Refugee women and girls are not just passive victims; women run crèches, arrange care for orphaned children, provide safe spaces for women who have experienced SGBV, ensure that families are fed, run small businesses and organise basic schools. Much of this work is done without funding or external support. In the absence of men, women take on all roles in the family and community. These activities are undertaken by women who have not only formal but also a wide range of informal skills. Refugee women and girls have a keen awareness of the problems experienced in refugee camps and urban settings – and of potential solutions.
However, these capacities, skills and abilities often go unrecognised. Women are silenced by limited access to representation at every level. They need targeted support – in leadership skills, advocacy, human rights law, formal meeting procedures and public speaking – in order to make their voices heard in the policy-making process, to contribute effectively in potentially discriminatory forums and to ensure that their inclusion in such processes is not tokenistic.
The gender audit and Compact progress
Progress on ensuring gender equality in the Compact, while slow, has been significant. The report of the first thematic meeting (held in July 2017) mentioned women once, and gender and SGBV not at all. The gender audit team attended the second and third thematic meetings in October but, despite the evidently strong commitment of UNHCR senior staff, there was little meaningful discussion about gender equality.

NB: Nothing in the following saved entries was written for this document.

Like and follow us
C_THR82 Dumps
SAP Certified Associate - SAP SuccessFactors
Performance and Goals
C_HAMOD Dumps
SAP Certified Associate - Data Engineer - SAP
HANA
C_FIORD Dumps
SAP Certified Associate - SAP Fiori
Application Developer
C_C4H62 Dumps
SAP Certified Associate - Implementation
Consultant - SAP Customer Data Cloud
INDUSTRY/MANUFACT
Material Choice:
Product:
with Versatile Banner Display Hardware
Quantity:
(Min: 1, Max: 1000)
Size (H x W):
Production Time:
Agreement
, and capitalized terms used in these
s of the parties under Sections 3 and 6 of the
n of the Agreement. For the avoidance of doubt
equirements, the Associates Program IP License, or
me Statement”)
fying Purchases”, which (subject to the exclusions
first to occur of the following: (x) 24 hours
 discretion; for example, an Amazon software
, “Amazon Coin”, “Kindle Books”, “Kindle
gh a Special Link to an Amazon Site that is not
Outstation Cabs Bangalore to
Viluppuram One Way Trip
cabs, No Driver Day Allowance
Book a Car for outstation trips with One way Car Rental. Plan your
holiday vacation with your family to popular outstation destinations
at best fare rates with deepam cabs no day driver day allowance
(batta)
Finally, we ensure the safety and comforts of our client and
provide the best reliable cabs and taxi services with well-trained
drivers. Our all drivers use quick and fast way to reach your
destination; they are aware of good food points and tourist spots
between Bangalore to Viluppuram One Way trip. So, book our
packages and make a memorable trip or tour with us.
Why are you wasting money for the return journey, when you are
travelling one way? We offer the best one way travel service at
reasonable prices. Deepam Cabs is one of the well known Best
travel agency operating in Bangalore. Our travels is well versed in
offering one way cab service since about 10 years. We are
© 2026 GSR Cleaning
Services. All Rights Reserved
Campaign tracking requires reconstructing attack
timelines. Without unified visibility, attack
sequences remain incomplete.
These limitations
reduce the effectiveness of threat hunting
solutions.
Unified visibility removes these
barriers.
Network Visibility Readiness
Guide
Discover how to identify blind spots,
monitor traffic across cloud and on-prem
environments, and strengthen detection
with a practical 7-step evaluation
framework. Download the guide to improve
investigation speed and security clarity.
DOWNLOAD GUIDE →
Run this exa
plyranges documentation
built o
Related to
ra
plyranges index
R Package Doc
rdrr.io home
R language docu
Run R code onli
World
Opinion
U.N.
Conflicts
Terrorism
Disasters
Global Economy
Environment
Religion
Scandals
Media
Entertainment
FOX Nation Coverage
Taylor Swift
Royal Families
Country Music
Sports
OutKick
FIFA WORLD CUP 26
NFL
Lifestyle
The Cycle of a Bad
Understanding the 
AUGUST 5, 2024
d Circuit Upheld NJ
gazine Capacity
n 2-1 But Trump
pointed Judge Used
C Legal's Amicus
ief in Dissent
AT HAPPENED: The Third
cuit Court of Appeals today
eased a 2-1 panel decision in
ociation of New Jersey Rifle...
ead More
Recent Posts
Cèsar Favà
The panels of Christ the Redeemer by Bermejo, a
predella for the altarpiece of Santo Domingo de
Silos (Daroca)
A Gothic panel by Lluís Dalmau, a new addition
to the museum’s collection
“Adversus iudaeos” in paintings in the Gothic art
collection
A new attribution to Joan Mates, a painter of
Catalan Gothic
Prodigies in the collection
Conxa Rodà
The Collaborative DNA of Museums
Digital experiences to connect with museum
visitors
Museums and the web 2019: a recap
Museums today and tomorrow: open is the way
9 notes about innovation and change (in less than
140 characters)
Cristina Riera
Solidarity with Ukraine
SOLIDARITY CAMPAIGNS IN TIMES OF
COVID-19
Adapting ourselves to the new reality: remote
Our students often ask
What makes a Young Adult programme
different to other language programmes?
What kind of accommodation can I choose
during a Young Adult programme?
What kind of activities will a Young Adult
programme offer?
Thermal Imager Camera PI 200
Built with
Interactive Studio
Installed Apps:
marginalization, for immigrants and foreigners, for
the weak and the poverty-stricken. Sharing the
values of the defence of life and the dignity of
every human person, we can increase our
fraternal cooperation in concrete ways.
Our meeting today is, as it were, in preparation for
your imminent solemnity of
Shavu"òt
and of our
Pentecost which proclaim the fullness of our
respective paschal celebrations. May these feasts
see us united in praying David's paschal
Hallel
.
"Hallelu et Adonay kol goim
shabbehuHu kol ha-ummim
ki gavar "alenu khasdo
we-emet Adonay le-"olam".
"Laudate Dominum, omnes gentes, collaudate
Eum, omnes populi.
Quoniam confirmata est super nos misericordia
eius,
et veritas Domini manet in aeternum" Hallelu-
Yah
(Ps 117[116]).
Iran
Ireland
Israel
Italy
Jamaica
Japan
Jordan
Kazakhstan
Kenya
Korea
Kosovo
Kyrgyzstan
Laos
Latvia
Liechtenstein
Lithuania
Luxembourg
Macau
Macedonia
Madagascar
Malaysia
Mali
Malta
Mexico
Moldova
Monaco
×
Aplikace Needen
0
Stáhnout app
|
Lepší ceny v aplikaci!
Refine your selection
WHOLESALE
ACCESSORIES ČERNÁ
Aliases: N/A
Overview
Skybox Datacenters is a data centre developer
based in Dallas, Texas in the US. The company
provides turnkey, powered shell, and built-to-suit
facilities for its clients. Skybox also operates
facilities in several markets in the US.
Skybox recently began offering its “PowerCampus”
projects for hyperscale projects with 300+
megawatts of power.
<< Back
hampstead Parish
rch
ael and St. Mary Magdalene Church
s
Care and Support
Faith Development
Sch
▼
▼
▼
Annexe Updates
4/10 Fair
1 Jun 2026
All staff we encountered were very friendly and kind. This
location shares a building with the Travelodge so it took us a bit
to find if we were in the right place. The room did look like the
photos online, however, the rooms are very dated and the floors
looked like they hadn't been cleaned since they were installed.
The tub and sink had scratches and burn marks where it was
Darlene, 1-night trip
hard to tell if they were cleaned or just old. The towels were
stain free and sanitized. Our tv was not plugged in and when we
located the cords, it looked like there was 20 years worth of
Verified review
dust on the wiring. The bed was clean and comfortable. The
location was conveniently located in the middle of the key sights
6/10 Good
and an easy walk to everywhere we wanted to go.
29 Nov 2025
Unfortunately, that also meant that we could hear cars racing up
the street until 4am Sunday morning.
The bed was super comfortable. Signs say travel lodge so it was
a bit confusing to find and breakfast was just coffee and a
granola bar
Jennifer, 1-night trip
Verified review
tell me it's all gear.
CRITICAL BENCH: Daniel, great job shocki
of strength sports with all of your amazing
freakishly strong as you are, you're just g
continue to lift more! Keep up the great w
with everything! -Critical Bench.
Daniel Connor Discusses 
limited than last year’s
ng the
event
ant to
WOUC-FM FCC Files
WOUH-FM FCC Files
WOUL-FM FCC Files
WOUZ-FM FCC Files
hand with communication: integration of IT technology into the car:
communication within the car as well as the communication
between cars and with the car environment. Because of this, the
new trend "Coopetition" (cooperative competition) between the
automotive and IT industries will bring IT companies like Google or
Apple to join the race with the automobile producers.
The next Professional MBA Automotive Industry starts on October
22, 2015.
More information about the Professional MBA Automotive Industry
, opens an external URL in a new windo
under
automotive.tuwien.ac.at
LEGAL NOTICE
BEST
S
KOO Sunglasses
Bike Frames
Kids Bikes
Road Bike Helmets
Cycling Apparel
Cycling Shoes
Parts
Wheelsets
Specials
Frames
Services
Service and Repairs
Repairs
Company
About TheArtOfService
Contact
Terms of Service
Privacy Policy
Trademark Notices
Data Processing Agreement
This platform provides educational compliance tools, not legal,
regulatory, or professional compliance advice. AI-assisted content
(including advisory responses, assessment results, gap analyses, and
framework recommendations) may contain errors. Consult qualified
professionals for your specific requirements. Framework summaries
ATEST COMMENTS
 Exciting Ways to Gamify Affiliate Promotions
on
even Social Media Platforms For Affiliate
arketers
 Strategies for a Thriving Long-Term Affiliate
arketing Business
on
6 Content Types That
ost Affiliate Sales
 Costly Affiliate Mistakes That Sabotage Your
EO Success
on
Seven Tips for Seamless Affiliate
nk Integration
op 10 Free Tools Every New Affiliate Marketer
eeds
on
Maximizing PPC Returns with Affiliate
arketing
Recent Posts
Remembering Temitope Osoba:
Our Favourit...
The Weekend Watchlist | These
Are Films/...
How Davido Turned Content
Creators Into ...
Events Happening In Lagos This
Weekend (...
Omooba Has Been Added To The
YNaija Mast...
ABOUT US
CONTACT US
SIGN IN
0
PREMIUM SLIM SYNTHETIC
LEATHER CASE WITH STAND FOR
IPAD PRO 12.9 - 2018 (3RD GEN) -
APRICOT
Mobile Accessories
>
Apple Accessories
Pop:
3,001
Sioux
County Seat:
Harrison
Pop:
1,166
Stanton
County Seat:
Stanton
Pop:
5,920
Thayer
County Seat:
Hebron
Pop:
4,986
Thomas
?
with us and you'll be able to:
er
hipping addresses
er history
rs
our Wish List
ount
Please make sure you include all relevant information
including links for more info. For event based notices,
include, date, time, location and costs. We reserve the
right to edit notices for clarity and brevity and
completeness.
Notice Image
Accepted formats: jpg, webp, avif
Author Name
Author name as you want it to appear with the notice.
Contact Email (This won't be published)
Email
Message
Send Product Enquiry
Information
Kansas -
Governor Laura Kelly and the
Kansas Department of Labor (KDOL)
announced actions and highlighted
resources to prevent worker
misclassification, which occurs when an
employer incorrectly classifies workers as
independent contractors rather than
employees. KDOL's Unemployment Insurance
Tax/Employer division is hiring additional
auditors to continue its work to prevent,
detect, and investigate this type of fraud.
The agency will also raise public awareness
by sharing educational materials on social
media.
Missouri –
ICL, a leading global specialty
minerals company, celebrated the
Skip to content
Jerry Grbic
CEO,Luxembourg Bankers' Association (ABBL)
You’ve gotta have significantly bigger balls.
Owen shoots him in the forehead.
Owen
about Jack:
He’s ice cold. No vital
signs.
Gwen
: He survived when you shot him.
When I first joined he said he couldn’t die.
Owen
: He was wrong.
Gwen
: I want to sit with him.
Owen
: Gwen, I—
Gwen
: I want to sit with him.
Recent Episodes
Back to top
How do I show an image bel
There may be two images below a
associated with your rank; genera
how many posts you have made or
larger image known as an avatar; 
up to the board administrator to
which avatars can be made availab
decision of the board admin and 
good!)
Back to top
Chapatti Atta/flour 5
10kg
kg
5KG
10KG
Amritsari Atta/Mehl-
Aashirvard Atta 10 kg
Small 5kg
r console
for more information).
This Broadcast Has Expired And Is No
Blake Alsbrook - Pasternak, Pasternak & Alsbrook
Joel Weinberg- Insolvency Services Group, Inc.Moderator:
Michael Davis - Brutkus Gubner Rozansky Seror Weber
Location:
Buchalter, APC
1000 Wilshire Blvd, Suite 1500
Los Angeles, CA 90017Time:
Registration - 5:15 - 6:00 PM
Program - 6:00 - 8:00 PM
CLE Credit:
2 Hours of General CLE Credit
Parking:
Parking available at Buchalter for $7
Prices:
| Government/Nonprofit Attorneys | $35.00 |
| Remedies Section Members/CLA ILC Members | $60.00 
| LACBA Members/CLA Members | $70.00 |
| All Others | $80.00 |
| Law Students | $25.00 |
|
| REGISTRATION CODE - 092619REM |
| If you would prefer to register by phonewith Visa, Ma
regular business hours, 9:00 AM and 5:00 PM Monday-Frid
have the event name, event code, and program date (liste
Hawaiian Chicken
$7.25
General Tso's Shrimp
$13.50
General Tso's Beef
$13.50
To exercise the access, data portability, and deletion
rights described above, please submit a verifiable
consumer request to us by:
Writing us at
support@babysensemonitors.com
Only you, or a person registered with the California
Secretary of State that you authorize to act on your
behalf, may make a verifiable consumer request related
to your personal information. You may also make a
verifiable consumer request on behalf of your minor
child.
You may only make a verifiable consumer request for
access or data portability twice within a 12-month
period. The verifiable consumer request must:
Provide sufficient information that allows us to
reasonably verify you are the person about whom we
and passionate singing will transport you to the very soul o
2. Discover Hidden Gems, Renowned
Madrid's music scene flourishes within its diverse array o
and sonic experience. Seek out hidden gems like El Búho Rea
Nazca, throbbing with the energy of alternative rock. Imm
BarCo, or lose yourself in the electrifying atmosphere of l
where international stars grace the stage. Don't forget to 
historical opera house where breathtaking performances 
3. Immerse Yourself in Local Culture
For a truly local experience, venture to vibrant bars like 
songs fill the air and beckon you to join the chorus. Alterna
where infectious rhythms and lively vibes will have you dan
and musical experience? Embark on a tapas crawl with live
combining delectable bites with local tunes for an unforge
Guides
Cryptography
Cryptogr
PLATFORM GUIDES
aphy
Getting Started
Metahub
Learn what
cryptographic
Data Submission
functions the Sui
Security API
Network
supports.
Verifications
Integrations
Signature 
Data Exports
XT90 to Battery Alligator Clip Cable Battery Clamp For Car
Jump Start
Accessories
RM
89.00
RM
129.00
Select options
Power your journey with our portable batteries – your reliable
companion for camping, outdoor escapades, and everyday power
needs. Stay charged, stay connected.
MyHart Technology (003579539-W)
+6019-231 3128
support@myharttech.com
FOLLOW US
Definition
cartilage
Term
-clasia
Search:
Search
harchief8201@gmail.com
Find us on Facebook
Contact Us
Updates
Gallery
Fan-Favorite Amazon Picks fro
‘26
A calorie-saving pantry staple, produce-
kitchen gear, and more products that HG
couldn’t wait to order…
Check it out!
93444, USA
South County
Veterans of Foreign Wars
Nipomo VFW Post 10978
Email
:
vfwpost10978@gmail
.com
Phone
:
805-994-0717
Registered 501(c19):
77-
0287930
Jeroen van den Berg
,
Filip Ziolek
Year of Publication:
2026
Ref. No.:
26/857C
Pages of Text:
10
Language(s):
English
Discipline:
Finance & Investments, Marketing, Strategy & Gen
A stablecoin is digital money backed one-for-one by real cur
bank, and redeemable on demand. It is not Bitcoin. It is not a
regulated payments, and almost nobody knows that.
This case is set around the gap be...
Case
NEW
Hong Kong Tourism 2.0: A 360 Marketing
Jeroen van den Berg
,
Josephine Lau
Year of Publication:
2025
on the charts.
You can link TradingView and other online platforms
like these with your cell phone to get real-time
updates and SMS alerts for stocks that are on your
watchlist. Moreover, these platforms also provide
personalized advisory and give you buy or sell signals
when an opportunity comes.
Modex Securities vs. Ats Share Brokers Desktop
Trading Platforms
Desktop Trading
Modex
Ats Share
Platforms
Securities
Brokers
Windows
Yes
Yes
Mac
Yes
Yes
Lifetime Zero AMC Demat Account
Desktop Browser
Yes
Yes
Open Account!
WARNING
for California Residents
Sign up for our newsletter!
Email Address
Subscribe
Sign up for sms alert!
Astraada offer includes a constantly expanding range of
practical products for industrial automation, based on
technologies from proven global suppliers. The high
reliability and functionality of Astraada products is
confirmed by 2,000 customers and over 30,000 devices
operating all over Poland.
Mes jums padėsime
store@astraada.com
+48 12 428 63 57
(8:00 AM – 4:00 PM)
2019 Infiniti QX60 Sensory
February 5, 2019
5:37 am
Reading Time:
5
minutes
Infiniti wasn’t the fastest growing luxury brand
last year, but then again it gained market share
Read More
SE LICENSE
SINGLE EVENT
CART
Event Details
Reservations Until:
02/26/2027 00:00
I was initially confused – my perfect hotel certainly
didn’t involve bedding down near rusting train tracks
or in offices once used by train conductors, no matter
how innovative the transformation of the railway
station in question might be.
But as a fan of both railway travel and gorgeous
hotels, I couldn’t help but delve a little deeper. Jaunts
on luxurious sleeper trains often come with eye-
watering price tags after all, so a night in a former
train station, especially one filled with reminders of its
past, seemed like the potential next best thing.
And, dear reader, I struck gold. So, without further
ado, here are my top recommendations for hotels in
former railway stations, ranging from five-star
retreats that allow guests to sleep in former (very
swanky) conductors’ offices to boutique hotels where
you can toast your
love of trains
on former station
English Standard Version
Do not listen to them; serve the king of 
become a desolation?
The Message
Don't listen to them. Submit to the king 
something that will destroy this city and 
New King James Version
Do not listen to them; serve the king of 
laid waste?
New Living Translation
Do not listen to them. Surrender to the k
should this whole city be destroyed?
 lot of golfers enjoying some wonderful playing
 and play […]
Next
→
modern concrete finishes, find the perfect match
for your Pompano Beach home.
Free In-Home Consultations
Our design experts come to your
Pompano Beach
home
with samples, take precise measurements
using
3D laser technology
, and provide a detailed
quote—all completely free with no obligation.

In several panels, were it not for interventions from refugee participants, it would not have been mentioned at all; in others these interventions triggered the chairs to reflect gender issues in recommendations. Most panelists were men and while there was strong commitment to refugee participation, there was no recognition of the additional barriers that refugee women and girls face to have their voices heard. Without a dedicated speaker or instructions to the chair, women and girls were not mentioned, and once again gender was mainstreamed into oblivion.
In their report the gender audit team made strong recommendations that, for subsequent meetings, there should be gender parity on panels and suggested that chairs ask panelists to address the gender dimensions of issues being discussed.[iv]
At the November meetings, it was evident that UNHCR had worked hard to ensure gender parity on panels. While there was not a huge increase in the number of interventions addressing gender equality and SGBV, there was a significant shift in the quality of the interventions, both from States and other stakeholders. There was a real concern expressed by some States from the global South about how to address these issues at a national level, and how to resource them. This positive shift was a reflection of the excellent interventions made by the refugee participants, and also by some of the chairs and panelists.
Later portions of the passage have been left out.